CTX PROTECTION SOCIALE, 19 février 2025 — 20/01722
Texte intégral
MINUTE N° :
TRIBUNAL JUDICIAIRE DE [Localité 10]
POLE SOCIAL - CONTENTIEUX GENERAL
REPUBLIQUE FRANCAISE AU NOM DU PEUPLE FRANCAIS
JUGEMENT DU :
MAGISTRAT :
ASSESSEURS :
DÉBATS :
PRONONCE :
AFFAIRE :
NUMÉRO R.G :
19 Février 2025
Jérôme WITKOWSKI, président
Jean-Jacques SARKISSIAN, assesseur collège employeur Fabienne AMBROSI, assesseur collège salarié
assistés lors des débats et du prononcé du jugement par Nabila REGRAGUI, greffiere
tenus en audience publique le 20 Novembre 2024
jugement contradictoire, rendu en premier ressort, le 19 Février 2025 par le même magistrat
Société [2] C/ [7]
N° RG 20/01722 - N° Portalis DB2H-W-B7E-VFQL
DEMANDERESSE
Société [2], dont le siège social est sis [Adresse 1] représentée par Me Denis ROUANET, avocat au barreau de LYON, vestiaire : 505
DÉFENDERESSE
[7], dont le siège social est sis [Adresse 11] non comparante, ni représentée
Notification le : Une copie certifiée conforme à :
Société [2] [7] Me Denis ROUANET, vestiaire : 505 Une copie revêtue de la formule exécutoire :
[7] Une copie certifiée conforme au dossier
EXPOSE DU LITIGE
Monsieur [N] [U] a été embauché le 26 février 2018 par la société [2] en qualité d’ouvrier non qualifié et mis à la disposition de la société [9] (entreprise utilisatrice).

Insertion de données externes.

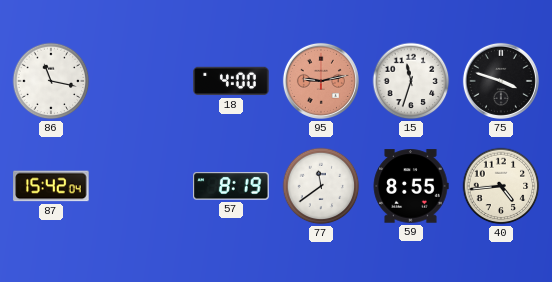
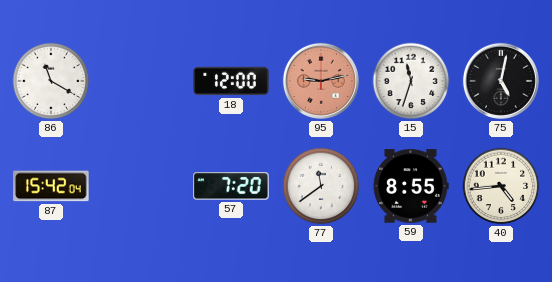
86: 11:17 -> 11:20
18: 4:00 -> 12:00
75: 3:48 -> 5:02
57: 8:19 -> 7:20
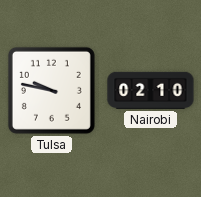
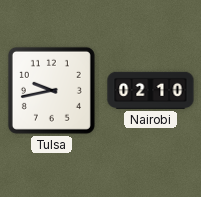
Tulsa: 9:47 -> 9:43
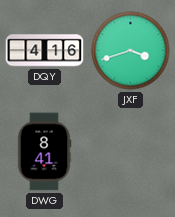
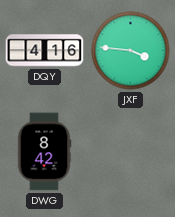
JXF: 3:42 -> 3:46
DWG: 8:41 -> 8:42
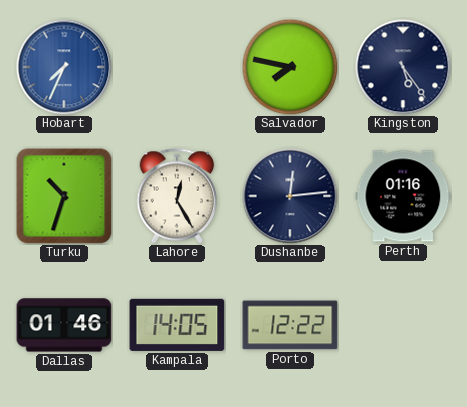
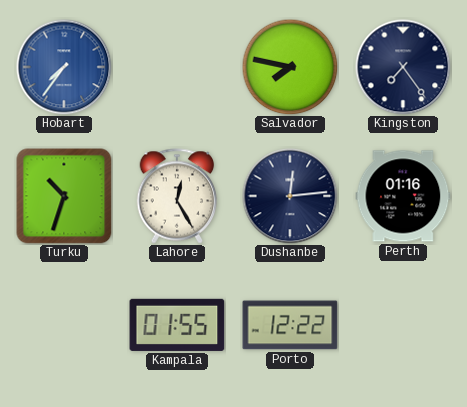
Hobart: 7:34 -> 7:36
Kingston: 5:24 -> 7:24
Dallas: 01:46 -> none
Kampala: 14:05 -> 01:55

Le 2 mars 2018, la société [2] a déclaré auprès de la [3] ([6]) des Hauts-de-Seine un accident du travail survenu le 1er mars 2018 à 12h30 et décrit de la manière suivante : « Lors de sa tournée dans la cité Jonquille, M. [U] a glissé sur du verglas. Chute en avant. Lors de sa réception, il est retombé sur son épaule gauche ».
Le certificat médical initial établi le 1er mars 2018 fait état des lésions suivantes : « Entorse et foulure de l’articulation acromio claviculaire droite ; disjonction acromio-claviculaire » et prescrit un premier arrêt de travail jusqu’au 1er avril 2018.
Le 29 juin 2018, la [8] a notifié à la société [2] la prise en charge de l’accident du 1er mars 2018 au titre de la législation professionnelle.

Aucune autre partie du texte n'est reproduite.